Neto

Personal information
- Full name: Darcy Dolce Neto
- Date of birth: February 7, 1981 (age 45)
- Place of birth: São José do Rio Preto, Brazil
- Height: 1.75 m (5 ft 9 in)
- Position: Right back; winger;

Youth career
- 1997–1999: América-SP

Senior career*
- Years: Team / Apps / (Gls)
- 2000–2001: Ituano / 3 / (0)
- 2002: Atlético Sorocaba / 7 / (0)
- 2003–2004: Botafogo-SP / 12 / (0)
- 2004–2005: Inter de Limeira / 12 / (0)
- 2005: Paraná / 36 / (5)
- 2006–2007: Santos / 7 / (0)
- 2006: → Fluminense (Loan) / 8 / (0)
- 2007–2012: Aris / 129 / (13)
- 2012–2013: Bahia / 24 / (2)
- 2014–2016: Veria / 27 / (1)
- 2016–2018: Aris / 16 / (2)

= Neto (footballer, born 1981) =

Brazilian footballer

Darcy Dolce Neto, or simply Neto (born February 7, 1981), is a retired Brazilian football right-back.

==Attributes==
Neto played as a right-sided defender and midfielder. During his four-season tenure with Aris, he was a designated free-kick taker and scored five goals from free kicks.

==Career==
At one season, during his spell in Santos, was considered and pronounced as one of the leading right backs in Campeonato Brasileiro Série A. Also spent a couple of seasons on loan to some clubs in Brazil, before joining Aris in 2007. His transfer fee was about 200,000 euros. He immediately established himself into starting lineup, replacing another Brazilian full back Tuta from a season before. In summer 2009, was rumoured to be linked to Bolton Wanderers and a couple of more clubs from better leagues in Europe.

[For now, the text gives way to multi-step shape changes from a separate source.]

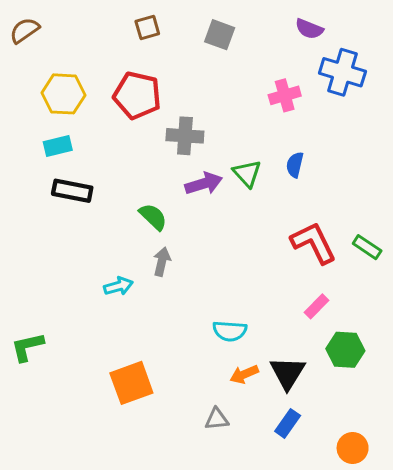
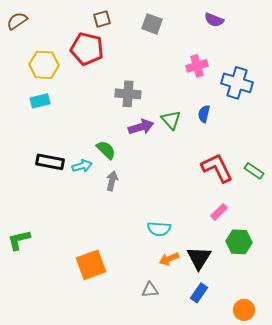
blue cross: (342, 72) -> (237, 83), moved
red pentagon: (137, 95) -> (87, 49), moved
black rectangle: (72, 191) -> (50, 162), moved
cyan arrow: (118, 286) -> (82, 166), moved

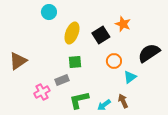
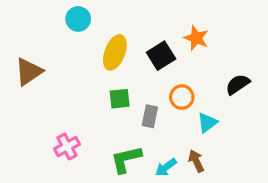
black semicircle: (149, 53) -> (238, 84), size x0.7
brown triangle: (18, 61) -> (29, 72), moved
gray rectangle: (62, 80) -> (150, 116), moved, turned -56

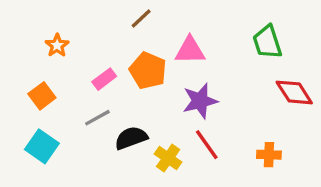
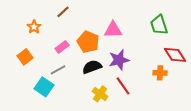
brown line: (141, 19) -> (63, 12), moved
black semicircle: (131, 138) -> (92, 67), moved
cyan square: (42, 146) -> (44, 87), moved
orange cross: (269, 155) -> (160, 73), moved

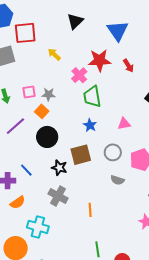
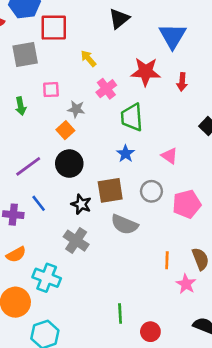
red arrow: (128, 66) -> (182, 82), turned 32
pink cross: (79, 75) -> (106, 89), moved
pink square: (29, 92) -> (51, 90), moved
pink triangle: (124, 124) -> (169, 156), turned 40
purple line: (15, 126) -> (28, 166), moved
gray semicircle: (117, 180) -> (124, 225), moved, size x1.5
orange semicircle: (18, 202) -> (16, 254), moved
orange line: (90, 210) -> (167, 260), moved

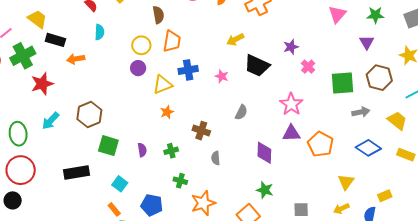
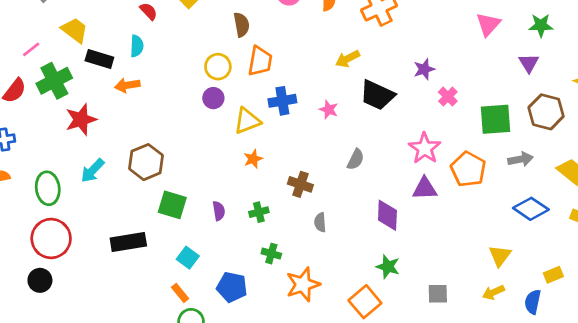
cyan semicircle: (99, 32) -> (137, 46), moved
orange pentagon: (321, 144) -> (468, 169), moved

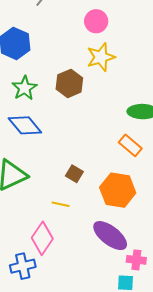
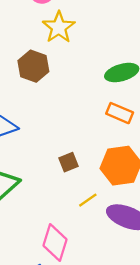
brown square: (74, 174) -> (69, 162), turned -36
yellow line: (61, 204) -> (88, 200), moved, turned -30

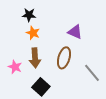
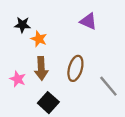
black star: (29, 15) -> (22, 25), moved
purple triangle: (75, 32) -> (88, 21), moved

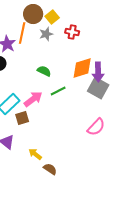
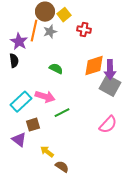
gray star: (46, 34) -> (50, 32), moved
green line: (58, 91) -> (62, 113), moved
pink arrow: (33, 99) -> (45, 97), turned 54
brown square: (22, 118) -> (33, 125), moved

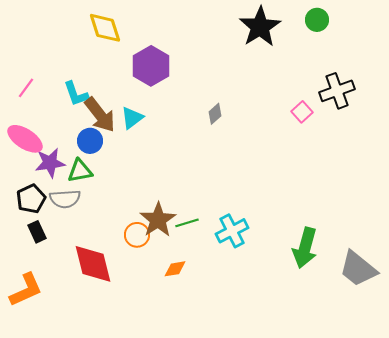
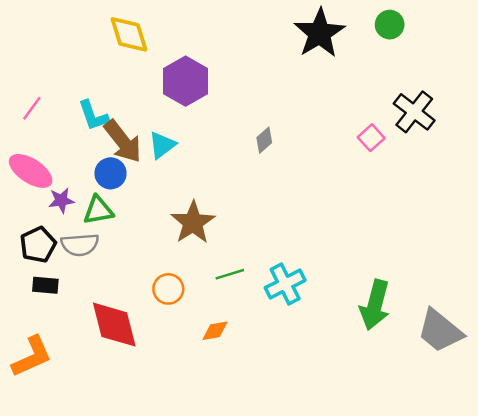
black cross: (337, 91) -> (414, 112), turned -32
purple star: (50, 163) -> (61, 200), size x0.7
brown star: (158, 220) -> (193, 223), moved
black rectangle: (37, 232) -> (45, 285), turned -60

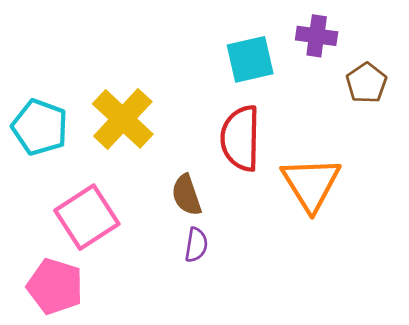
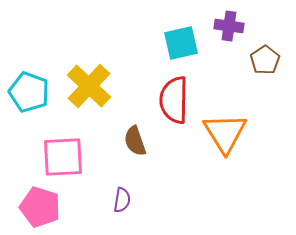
pink square: (87, 217) -> (63, 157), turned 30
purple semicircle: (196, 245) -> (122, 200), moved

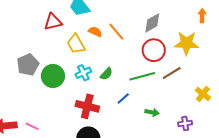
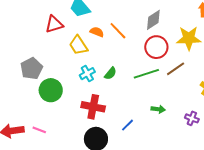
green circle: (53, 76) -> (51, 90), moved
blue line: (123, 99) -> (128, 125), moved
purple cross: (185, 123) -> (192, 118), turned 32

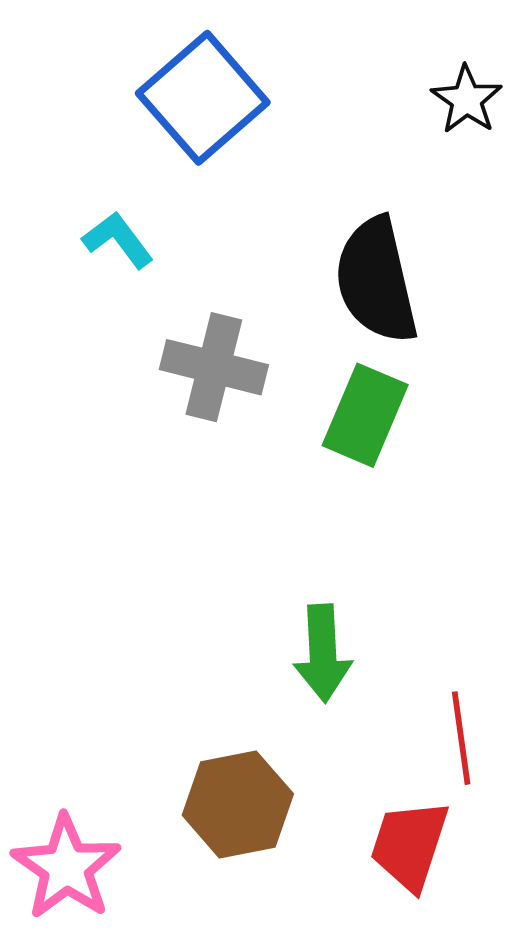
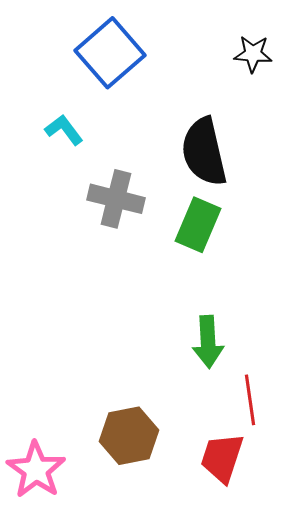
black star: (467, 100) -> (253, 54), turned -30
green arrow: (323, 653) -> (208, 342), moved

On December 8, 2009, he extended his contract up to 2013, which had been about to expire in summer 2010. At post contract-signing press conference, he declared himself as an Aris fan, loving this club. He unofficially rejected offers from a couple of Greek and clubs from abroad, saying that had he ever considered a move from Aris, that would have been only a club out of Greek boundaries, putting an end to any speculation about his potential departure. He was considered one of club's top and most consistent stars.

At the end of his contract (at the 2012–2013 Super League end) he was very close to signing with APOEL from Cyprus, but the next couple of days the Cypriots saw him sign with Bahia from Brazil.

On 27 January 2015, Neto returned to Greece as a player of Veria He signed a six-month contract. He made his official debut in a 0–2 away win against Levadiakos Veria didn't renew yet his contract but he was on a trial to the club. Neto failed on his trial, he's contact was not registered to Super League Greece and the player was released.

On 4 September 2015, Neto was signed again by Veria as a free spot for non-EU players was created.

In July 2016, Neto returned to Aris to finish his career with the team he loved.